I believe Globalization has become the overarching theme of our times. It clearly has many positive aspects that have improved our lives. But mostly, the dynamics of Globalization are working for the rich and powerful, for those who make the rules, enabling multinational corporations to expand their reach and governments to extend their control.
My Globalization Trilogy focuses on the current and emerging economic superpowers: U.S., China and India. The Trilogy begins with us here in the West, and then journeys back down the production-consumption chain, each film peeling off another layer.
Store Wars: When Wal-Mart Comes to Town explores consumerism in the U.S. China Blueinvestigates the sweatshop labor conditions in the manufacturing of the “Made in China” clothes we all buy. Bitter Seeds goes further back to the raw materials – looking at the suicide crisis of farmers in India who grow the cotton exported to China’s garment factories to be used for the clothes sold in the West.

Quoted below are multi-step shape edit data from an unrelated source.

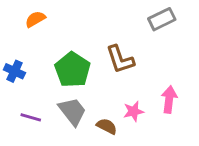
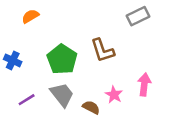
pink star: (133, 111) -> (114, 95), turned -30
purple line: (31, 117) -> (27, 100), turned -48

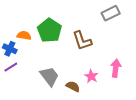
orange semicircle: (30, 16) -> (24, 36), moved, turned 40
green pentagon: (62, 59) -> (50, 30), moved
purple line: (27, 100) -> (11, 67), moved

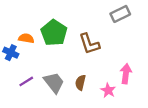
purple line: (11, 67) -> (26, 81), moved
pink star: (91, 76) -> (108, 90), moved
brown semicircle: (73, 86) -> (80, 83), moved, turned -104

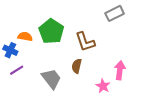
purple line: (26, 81) -> (17, 70), moved
brown semicircle: (80, 83) -> (77, 66), moved

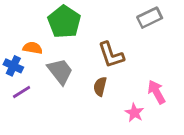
green pentagon: (51, 31) -> (64, 22), moved
pink arrow: (120, 70) -> (156, 92), turned -36
gray trapezoid: (51, 79) -> (60, 71), moved

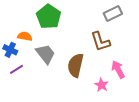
brown L-shape: (111, 55) -> (100, 41), moved
brown semicircle: (100, 86) -> (76, 65), size x1.6

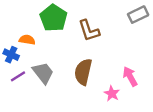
gray rectangle: (113, 13) -> (138, 15), moved
brown L-shape: (100, 41) -> (89, 31), moved
gray trapezoid: (45, 54) -> (43, 73), moved

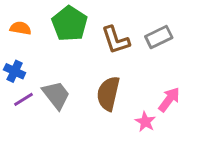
gray rectangle: (138, 15) -> (159, 37), moved
orange semicircle: (27, 40) -> (21, 28), moved
pink arrow: (130, 76) -> (169, 99), turned 66

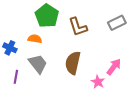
orange semicircle: (21, 28) -> (35, 39), moved
gray rectangle: (159, 37) -> (117, 23), moved
purple line: (23, 99) -> (16, 77), moved, turned -48

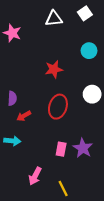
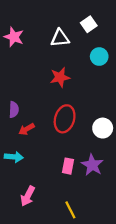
white square: (85, 13) -> (89, 24), moved
white triangle: (54, 19) -> (60, 38), moved
white circle: (92, 94) -> (103, 128), moved
pink arrow: (35, 176) -> (28, 196), moved

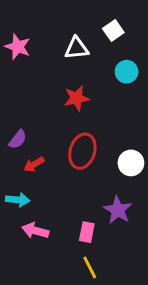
purple semicircle: (14, 110) -> (18, 139), turned 35
pink rectangle: (68, 166) -> (87, 232), moved
pink arrow: (28, 196) -> (35, 231), moved, turned 78

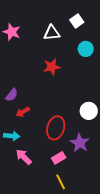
red ellipse: (82, 151) -> (56, 128), moved
pink arrow: (35, 231) -> (24, 157), turned 30
pink rectangle: (87, 232) -> (59, 158), turned 48

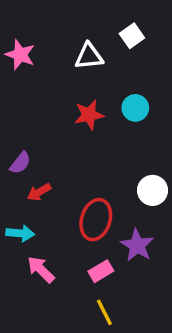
cyan circle: (86, 49) -> (135, 108), moved

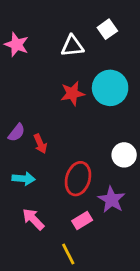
cyan circle: (135, 108) -> (110, 88), size x1.6
red arrow: (39, 192) -> (40, 144), moved, turned -84
cyan arrow: (20, 233) -> (24, 179), moved
yellow line: (104, 312) -> (68, 254), moved

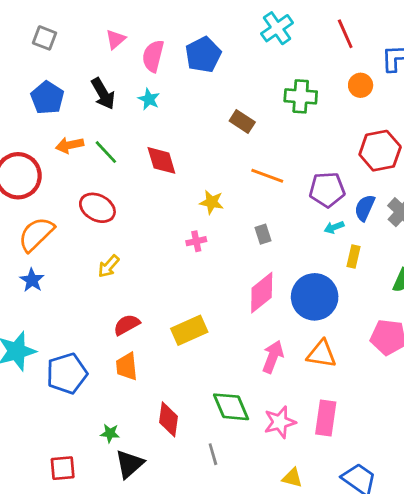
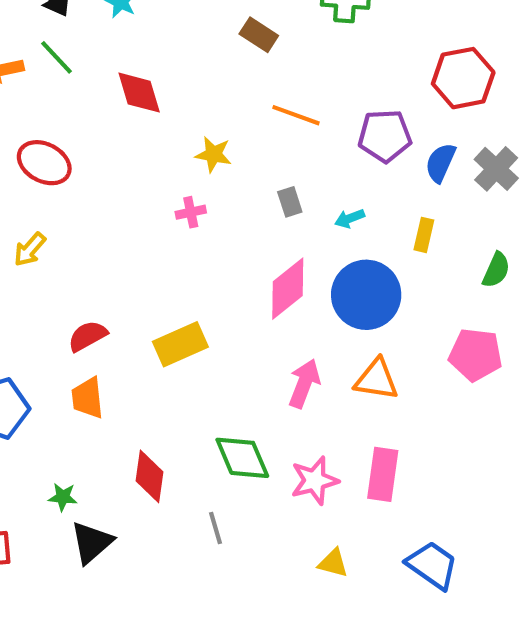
green line: (106, 152) -> (57, 57), moved
cyan arrow: (334, 227) -> (350, 218), moved
yellow arrow: (109, 266) -> (30, 249), moved

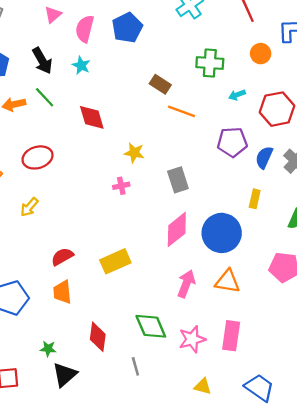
orange line: (296, 115) -> (182, 111), moved
red ellipse: (44, 163) -> (38, 157), turned -44
gray rectangle: (290, 202) -> (178, 180), size x1.5
cyan arrow: (350, 218) -> (237, 95), moved

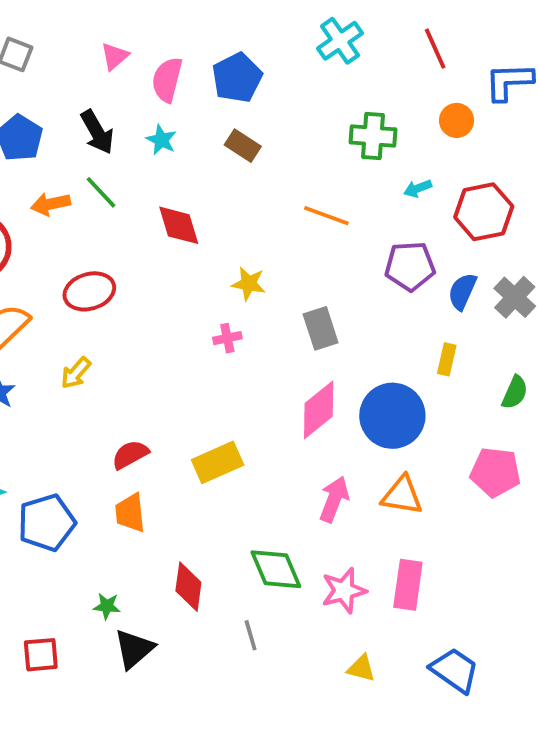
brown rectangle: (160, 84) -> (243, 146), moved

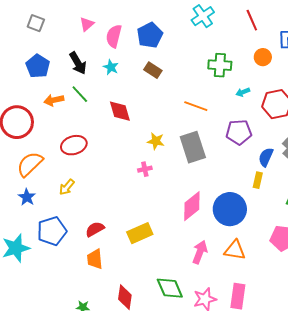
blue semicircle: (462, 291) -> (266, 157), moved
gray rectangle: (321, 328) -> (193, 147), moved, size x1.4
blue pentagon: (47, 523) -> (52, 231), moved

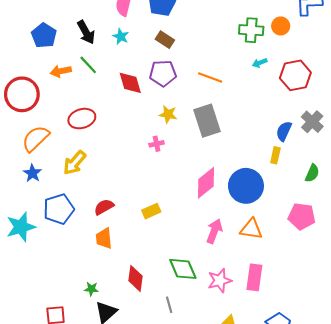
green cross: (220, 65) -> (251, 30), moved
purple pentagon: (239, 132) -> (163, 73), moved
yellow arrow: (67, 187) -> (74, 163), size x1.4
yellow rectangle: (140, 233) -> (151, 211), size x0.7

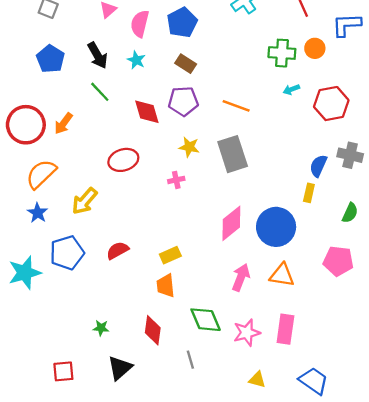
orange arrow: (61, 71) -> (63, 124), moved, turned -42
red ellipse: (82, 119) -> (123, 160), moved
gray cross: (312, 122) -> (350, 155), turned -30
orange trapezoid: (104, 238) -> (166, 286), moved
green star: (91, 289) -> (101, 328), moved

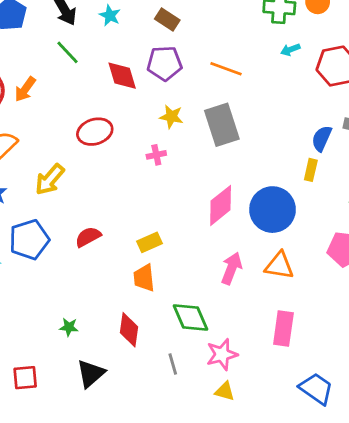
pink star: (247, 333) -> (222, 354), moved
yellow triangle: (257, 380) -> (225, 391), moved

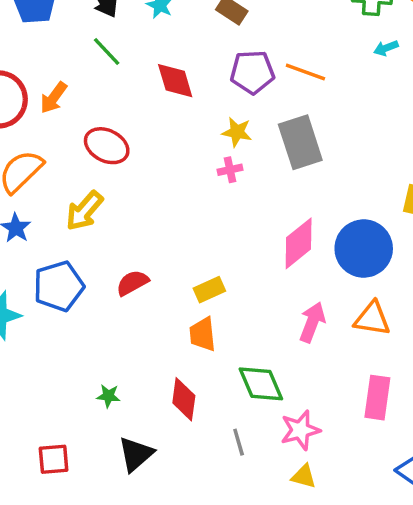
purple pentagon: (165, 63) -> (252, 72), moved
red ellipse: (95, 132) -> (107, 146), moved, turned 44
pink cross: (156, 155) -> (230, 170), moved

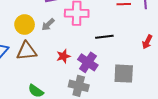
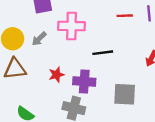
purple cross: (88, 62) -> (84, 82), turned -30

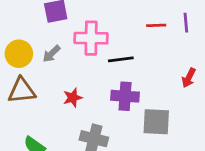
black line: (103, 53) -> (121, 59), moved
purple cross: (84, 82) -> (125, 96), moved

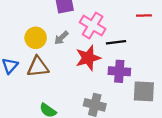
pink cross: (91, 38) -> (93, 26), turned 30
red star: (73, 98) -> (88, 58), moved, size x1.6

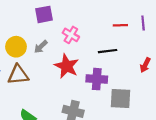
pink cross: (93, 26) -> (71, 35), size x0.7
black line: (116, 42) -> (108, 51), moved
red star: (88, 58) -> (67, 66), turned -30

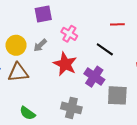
black line: (108, 51) -> (105, 49), turned 42
purple cross: (97, 79) -> (94, 77), turned 30

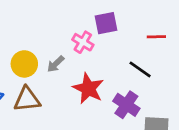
purple square: (43, 14) -> (106, 23), moved
pink cross: (69, 34) -> (83, 42), moved

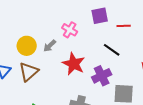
purple square: (106, 23) -> (100, 16), moved
brown triangle: (27, 99) -> (29, 72), turned -35
purple cross: (126, 105) -> (102, 76), turned 30

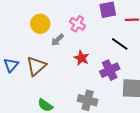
yellow circle: (27, 46) -> (40, 24), moved
red star: (74, 64) -> (82, 58), size x0.7

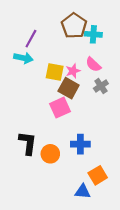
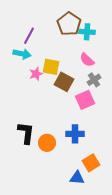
pink star: (73, 71) -> (36, 74), moved
pink square: (60, 108) -> (85, 100), moved

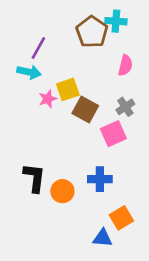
cyan cross: (87, 32) -> (116, 21), moved
pink semicircle: (87, 60) -> (125, 65), moved, turned -119
yellow square: (51, 67) -> (68, 89), turned -30

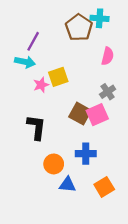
brown square: (85, 110) -> (80, 114), moved
black L-shape: (34, 178) -> (36, 127), moved
blue triangle: (103, 238) -> (67, 185), moved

Each film tells a story of individual lives, whether of small town residents trying to keep out a megastore, or a farmer fighting to keep possession of his land. Even though by global forces far beyond anyone’s control shape these lives, I don’t find the films dispiriting. Each film portrays protagonists who struggle despite the odds, who pursue their dreams, who leave us both awed and outraged, causing many viewers to ask when the lights go up: “What can I do to help?”
It has taken me twelve years to make these films. I didn’t know when I began that this would be a trilogy, or I would never have started.
I’m glad so many people have seen these films. We’ve had screenings in over 100 film festivals, theatrical runs on three continents, tv broadcasts on 35 channels and official DVD editions in ten languages.
Winning 20 awards has been a great honor. But most precious were some of the reactions I got from viewers, like the handwritten letters from inner-city kids in Oakland, California, who never thought before about how their jeans were made; or the offer from a Polish teacher to send money to a girl in China who can’t afford the train ticket back home. That’s Globalization at its best.